* **DESCRIPTION OF THE TASK**: The records below are to be returned word for word, with pictures left out.

* **Transcribed page contents**:
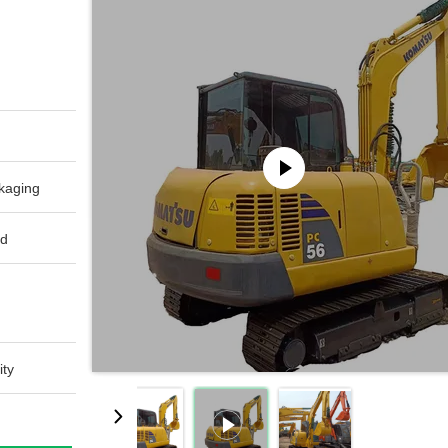
aging:
d:
ty:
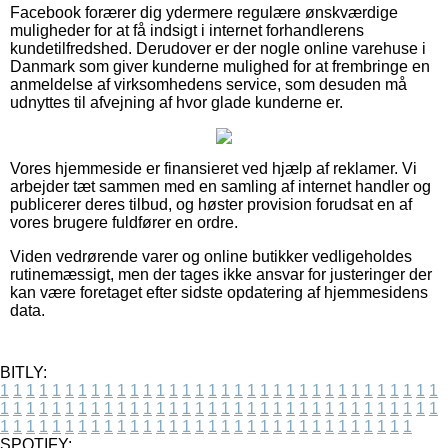
Facebook forærer dig ydermere regulære ønskværdige
muligheder for at få indsigt i internet forhandlerens
kundetilfredshed. Derudover er der nogle online varehuse i
Danmark som giver kunderne mulighed for at frembringe en
anmeldelse af virksomhedens service, som desuden må
udnyttes til afvejning af hvor glade kunderne er.
Vores hjemmeside er finansieret ved hjælp af reklamer. Vi
arbejder tæt sammen med en samling af internet handler og
publicerer deres tilbud, og høster provision forudsat en af
vores brugere fuldfører en ordre.
Viden vedrørende varer og online butikker vedligeholdes
rutinemæssigt, men der tages ikke ansvar for justeringer der
kan være foretaget efter sidste opdatering af hjemmesidens
data.
BITLY:
1
1
1
1
1
1
1
1
1
1
1
1
1
1
1
1
1
1
1
1
1
1
1
1
1
1
1
1
1
1
1
1
1
1
1
1
1
1
1
1
1
1
1
1
1
1
1
1
1
1
1
1
1
1
1
1
1
1
1
1
1
1
1
1
1
1
1
1
1
1
1
1
1
1
1
1
1
1
1
1
1
1
1
1
1
1
1
1
1
1
1
1
1
1
1
1
1
1
1
1
SPOTIFY:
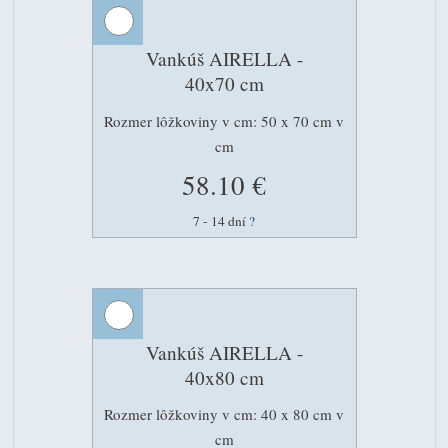
Vankúš AIRELLA -
40x70 cm
Rozmer lôžkoviny v cm: 50 x 70 cm v
cm
58.10 €
7 - 14 dní
?
Vankúš AIRELLA -
40x80 cm
Rozmer lôžkoviny v cm: 40 x 80 cm v
cm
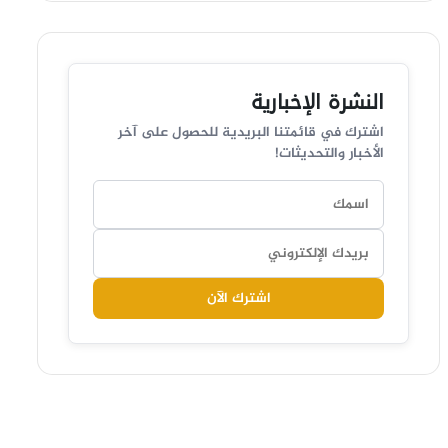
النشرة الإخبارية
اشترك في قائمتنا البريدية للحصول على آخر
الأخبار والتحديثات!
اشترك الآن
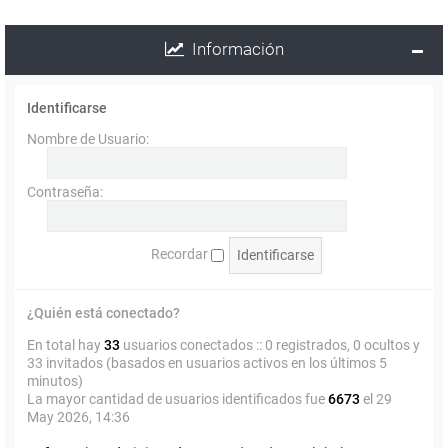
Información
Identificarse
Nombre de Usuario:
Contraseña:
Recordar
¿Quién está conectado?
En total hay
33
usuarios conectados :: 0 registrados, 0 ocultos y
33 invitados (basados en usuarios activos en los últimos 5
minutos)
La mayor cantidad de usuarios identificados fue
6673
el 29
May 2026, 14:36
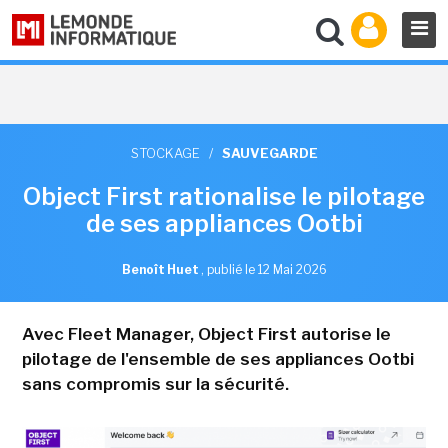
STOCKAGE
/
SAUVEGARDE
Object First rationalise le pilotage
de ses appliances Ootbi
Benoît Huet
,
publié le 12 Mai 2026
Avec Fleet Manager, Object First autorise le
pilotage de l'ensemble de ses appliances Ootbi
sans compromis sur la sécurité.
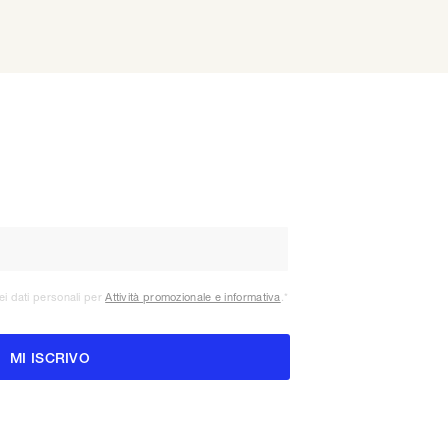
ei dati personali per
Attività promozionale e informativa
.
*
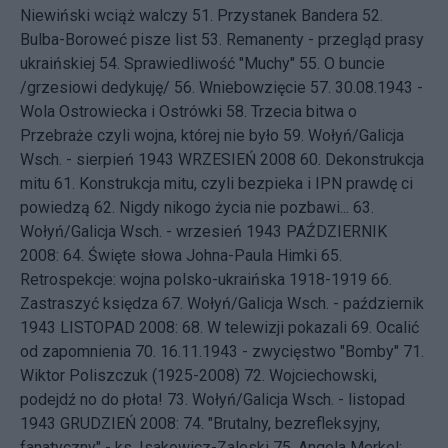
Niewiński wciąż walczy
51.
Przystanek Bandera
52.
Bulba-Boroweć pisze list
53.
Remanenty - przegląd prasy
ukraińskiej
54.
Sprawiedliwość "Muchy"
55.
O buncie
/grzesiowi dedykuję/
56.
Wniebowzięcie
57.
30.08.1943 -
Wola Ostrowiecka i Ostrówki
58.
Trzecia bitwa o
Przebraże czyli wojna, której nie było
59.
Wołyń/Galicja
Wsch. - sierpień 1943
WRZESIEŃ 2008 60.
Dekonstrukcja
mitu
61.
Konstrukcja mitu, czyli bezpieka i IPN prawdę ci
powiedzą
62.
Nigdy nikogo życia nie pozbawi...
63.
Wołyń/Galicja Wsch. - wrzesień 1943
PAŹDZIERNIK
2008: 64.
Święte słowa Johna-Paula Himki
65.
Retrospekcje: wojna polsko-ukraińska 1918-1919
66.
Zastraszyć księdza
67.
Wołyń/Galicja Wsch. - październik
1943
LISTOPAD 2008: 68.
W telewizji pokazali
69.
Ocalić
od zapomnienia
70.
16.11.1943 - zwycięstwo "Bomby"
71.
Wiktor Poliszczuk (1925-2008)
72.
Wojciechowski,
podejdź no do płota!
73.
Wołyń/Galicja Wsch. - listopad
1943
GRUDZIEŃ 2008: 74.
"Brutalny, bezrefleksyjny,
fanatyczny" - ks. Isakowicz-Zaleski
75.
Angela Merkel:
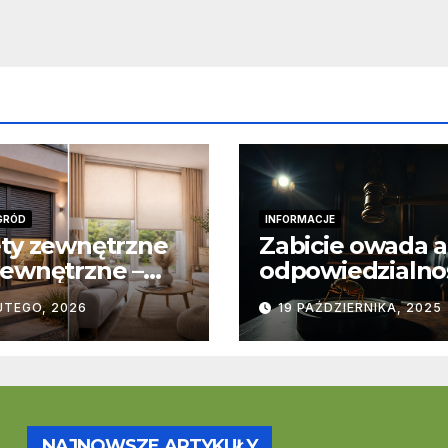
GRÓD
INFORMACJE
ty zewnętrzne
Zabicie owada a
ewnętrzne –
odpowiedzialno
stawowe
karna – jak wyg
UTEGO, 2026
19 PAŹDZIERNIKA, 2025
ice
to w praktyce?
trukcyjne i
cjonalne
NAJNOWSZE ARTYKUŁY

* **TASK RESULT**:
aging:
d:
ty:
Facebook forærer dig ydermere regulære ønskværdige
muligheder for at få indsigt i internet forhandlerens
kundetilfredshed. Derudover er der nogle online varehuse i
Danmark som giver kunderne mulighed for at frembringe en
anmeldelse af virksomhedens service, som desuden må
udnyttes til afvejning af hvor glade kunderne er.
Vores hjemmeside er finansieret ved hjælp af reklamer. Vi
arbejder tæt sammen med en samling af internet handler og
publicerer deres tilbud, og høster provision forudsat en af
vores brugere fuldfører en ordre.
Viden vedrørende varer og online butikker vedligeholdes
rutinemæssigt, men der tages ikke ansvar for justeringer der
kan være foretaget efter sidste opdatering af hjemmesidens
data.
BITLY:
1
1
1
1
1
1
1
1
1
1
1
1
1
1
1
1
1
1
1
1
1
1
1
1
1
1
1
1
1
1
1
1
1
1
1
1
1
1
1
1
1
1
1
1
1
1
1
1
1
1
1
1
1
1
1
1
1
1
1
1
1
1
1
1
1
1
1
1
1
1
1
1
1
1
1
1
1
1
1
1
1
1
1
1
1
1
1
1
1
1
1
1
1
1
1
1
1
1
1
1
SPOTIFY:
Vankúš AIRELLA -
40x70 cm
Rozmer lôžkoviny v cm: 50 x 70 cm v
cm
58.10 €
7 - 14 dní
?
Vankúš AIRELLA -
40x80 cm
Rozmer lôžkoviny v cm: 40 x 80 cm v
cm
النشرة الإخبارية
اشترك في قائمتنا البريدية للحصول على آخر
الأخبار والتحديثات!
اشترك الآن
Información
Identificarse
Nombre de Usuario:
Contraseña:
Recordar
¿Quién está conectado?
En total hay
33
usuarios conectados :: 0 registrados, 0 ocultos y
33 invitados (basados en usuarios activos en los últimos 5
minutos)
La mayor cantidad de usuarios identificados fue
6673
el 29
May 2026, 14:36
STOCKAGE
/
SAUVEGARDE
Object First rationalise le pilotage
de ses appliances Ootbi
Benoît Huet
,
publié le 12 Mai 2026
Avec Fleet Manager, Object First autorise le
pilotage de l'ensemble de ses appliances Ootbi
sans compromis sur la sécurité.
ei dati personali per
Attività promozionale e informativa
.
*
Niewiński wciąż walczy
51.
Przystanek Bandera
52.
Bulba-Boroweć pisze list
53.
Remanenty - przegląd prasy
ukraińskiej
54.
Sprawiedliwość "Muchy"
55.
O buncie
/grzesiowi dedykuję/
56.
Wniebowzięcie
57.
30.08.1943 -
Wola Ostrowiecka i Ostrówki
58.
Trzecia bitwa o
Przebraże czyli wojna, której nie było
59.
Wołyń/Galicja
Wsch. - sierpień 1943
WRZESIEŃ 2008 60.
Dekonstrukcja
mitu
61.
Konstrukcja mitu, czyli bezpieka i IPN prawdę ci
powiedzą
62.
Nigdy nikogo życia nie pozbawi...
63.
Wołyń/Galicja Wsch. - wrzesień 1943
PAŹDZIERNIK
2008: 64.
Święte słowa Johna-Paula Himki
65.
Retrospekcje: wojna polsko-ukraińska 1918-1919
66.
Zastraszyć księdza
67.
Wołyń/Galicja Wsch. - październik
1943
LISTOPAD 2008: 68.
W telewizji pokazali
69.
Ocalić
od zapomnienia
70.
16.11.1943 - zwycięstwo "Bomby"
71.
Wiktor Poliszczuk (1925-2008)
72.
Wojciechowski,
podejdź no do płota!
73.
Wołyń/Galicja Wsch. - listopad
1943
GRUDZIEŃ 2008: 74.
"Brutalny, bezrefleksyjny,
fanatyczny" - ks. Isakowicz-Zaleski
75.
Angela Merkel:
GRÓD
INFORMACJE
ty zewnętrzne
Zabicie owada a
ewnętrzne –
odpowiedzialno
stawowe
karna – jak wyg
UTEGO, 2026
19 PAŹDZIERNIKA, 2025
ice
to w praktyce?
trukcyjne i
cjonalne
NAJNOWSZE ARTYKUŁY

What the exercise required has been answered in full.